Das Attest muss folgende Anforderungen erfüllen:
- Es muss die aktuellen krankheitsbedingten und zugleich prüfungsrelevanten körperlichen, geistigen und/oder seelischen Funktionsstörungen aus ärztlicher Sicht so konkret und nachvollziehbar beschreiben, dass der Prüfungsausschuss daraus schließen kann, ob am Prüfungstag tatsächlich Prüfungsunfähigkeit bestanden hat. Die Prüfungsunfähigkeit ist ein Rechtsbegriff. Ob seine Voraussetzungen gegeben sind, ist eine Rechtsfrage, der nach der ständigen höchstrichterlichen Verwaltungsrechtsprechung der Prüfungsausschuss anhand der vom ärztlichen Sachverständigen ihm zugänglich zu machenden Befunde in eigener Verantwortung zu beantworten hat. Bei ambulanter oder anderer hausärztlicher Behandlung müssen daher die Hindernisse für die Teilnahme an der Prüfung klar hervorgehen (z.B. Bettruhe, objektive Unfähigkeit, sich ohne erhebliche Beschwerden oder, ohne die Krankheit zu verschlimmern, zum Ort der Prüfung zu begeben und sich dort der Prüfung zu unterziehen, etc.).

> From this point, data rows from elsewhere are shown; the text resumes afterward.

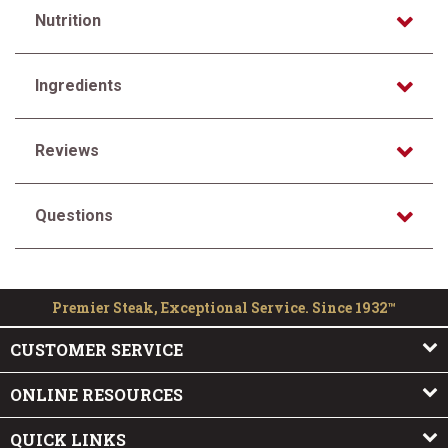
Nutrition
Ingredients
Reviews
Questions
Premier Steak, Exceptional Service. Since 1932™
CUSTOMER SERVICE
ONLINE RESOURCES
QUICK LINKS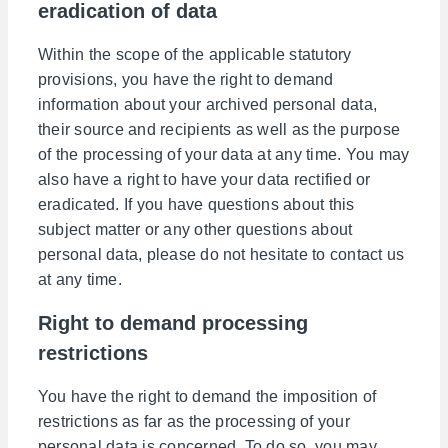
eradication of data
Within the scope of the applicable statutory
provisions, you have the right to demand
information about your archived personal data,
their source and recipients as well as the purpose
of the processing of your data at any time. You may
also have a right to have your data rectified or
eradicated. If you have questions about this
subject matter or any other questions about
personal data, please do not hesitate to contact us
at any time.
Right to demand processing
restrictions
You have the right to demand the imposition of
restrictions as far as the processing of your
personal data is concerned. To do so, you may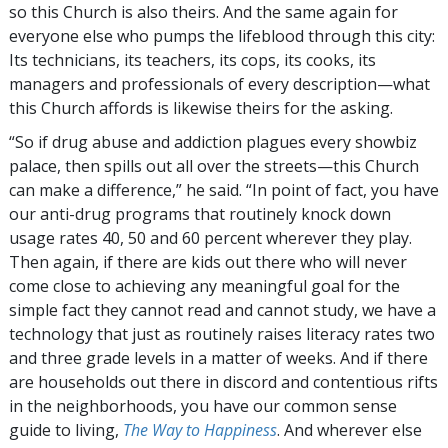
so this Church is also theirs. And the same again for
everyone else who pumps the lifeblood through this city:
Its technicians, its teachers, its cops, its cooks, its
managers and professionals of every description—what
this Church affords is likewise theirs for the asking.
“So if drug abuse and addiction plagues every showbiz
palace, then spills out all over the streets—this Church
can make a difference,” he said. “In point of fact, you have
our anti-drug programs that routinely knock down
usage rates 40, 50 and 60 percent wherever they play.
Then again, if there are kids out there who will never
come close to achieving any meaningful goal for the
simple fact they cannot read and cannot study, we have a
technology that just as routinely raises literacy rates two
and three grade levels in a matter of weeks. And if there
are households out there in discord and contentious rifts
in the neighborhoods, you have our common sense
guide to living,
The Way to Happiness
. And wherever else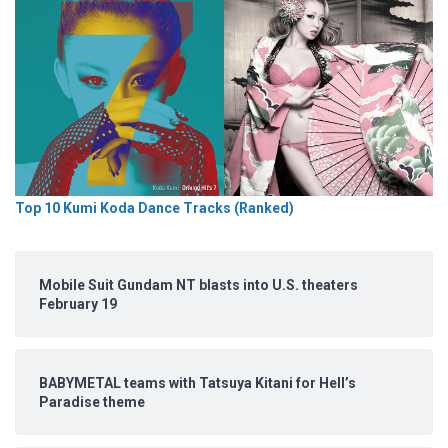
Top 10 Kumi Koda Dance Tracks (Ranked)
Mobile Suit Gundam NT blasts into U.S. theaters
February 19
BABYMETAL teams with Tatsuya Kitani for Hell’s
Paradise theme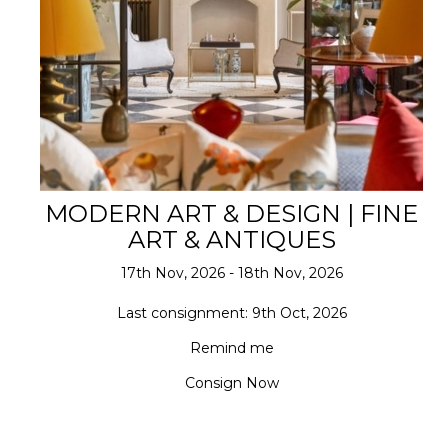
MODERN ART & DESIGN | FINE
ART & ANTIQUES
17th Nov, 2026 - 18th Nov, 2026
Last consignment: 9th Oct, 2026
Remind me
Consign Now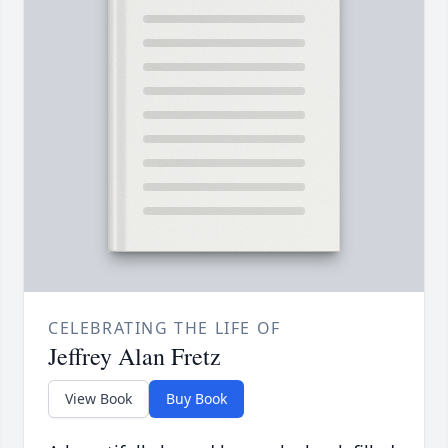
CELEBRATING THE LIFE OF
Jeffrey Alan Fretz
View Book
Buy Book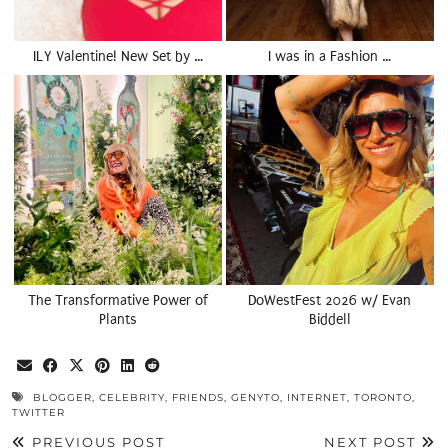
ILY Valentine! New Set by …
I was in a Fashion …
The Transformative Power of
DoWestFest 2026 w/ Evan
Plants
Biddell
BLOGGER
,
CELEBRITY
,
FRIENDS
,
GENYTO
,
INTERNET
,
TORONTO
,
TWITTER
PREVIOUS POST
NEXT POST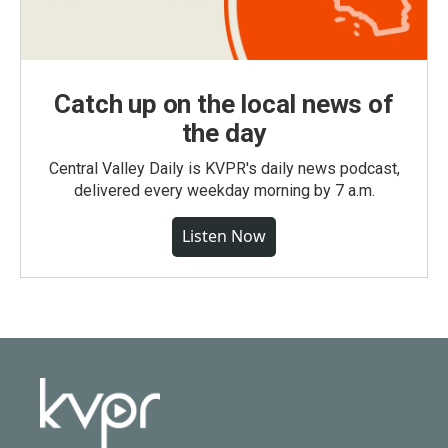
Catch up on the local news of
the day
Central Valley Daily is KVPR's daily news podcast,
delivered every weekday morning by 7 a.m.
Listen Now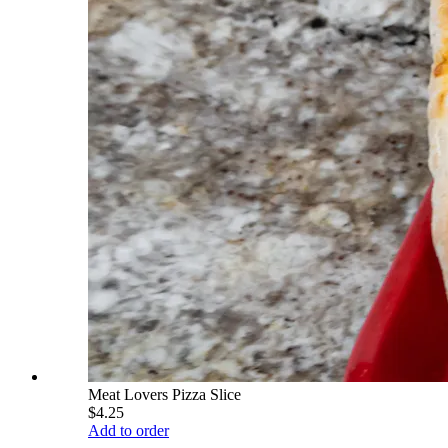
Meat Lovers Pizza Slice
$4.25
Add to order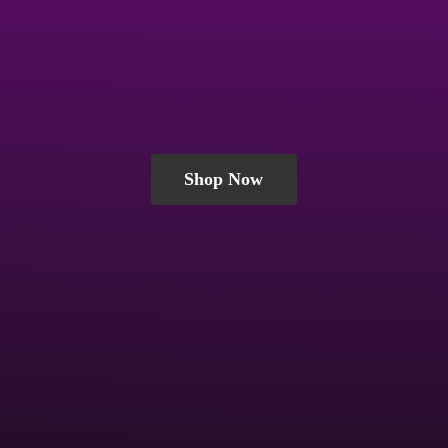
Shop Now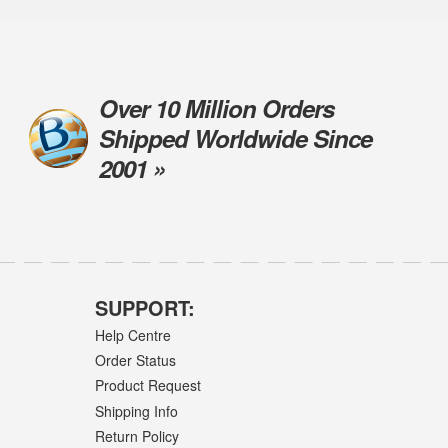
Over 10 Million Orders
Shipped Worldwide Since
2001 »
SUPPORT:
Help Centre
Order Status
Product Request
Shipping Info
Return Policy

- Das ärztliche Attest braucht keine medizinische Diagnose zu enthalten. Statt einer ausführlichen Schilderung der Funktionsstörungen kann diese angegeben werden.
- Das Attest muss mit einem Arztstempel versehen sein.
Bitte bachten: Aus oben genannten Gründen ist die Vorlage einer Arbeitsunfähigkeitsbescheinigung nicht ausreichend.
Eine vor oder während der Prüfung auftretende Prüfungsunfähigkeit muss unverzüglich dem Prüfer angezeigt werden. Wer in Kenntnis der Prüfungsunfähigkeit eine Prüfung ablegt, kann sich nachträglich nicht darauf berufen.
Beruht die Prüfungsunfähigkeit auf anderen Gründen als auf Krankheit, sind entsprechende Nachweise beizulegen. Im Zweifelsfall bitte vorab Kontakt mit dem Prüfungsamt aufnehmen.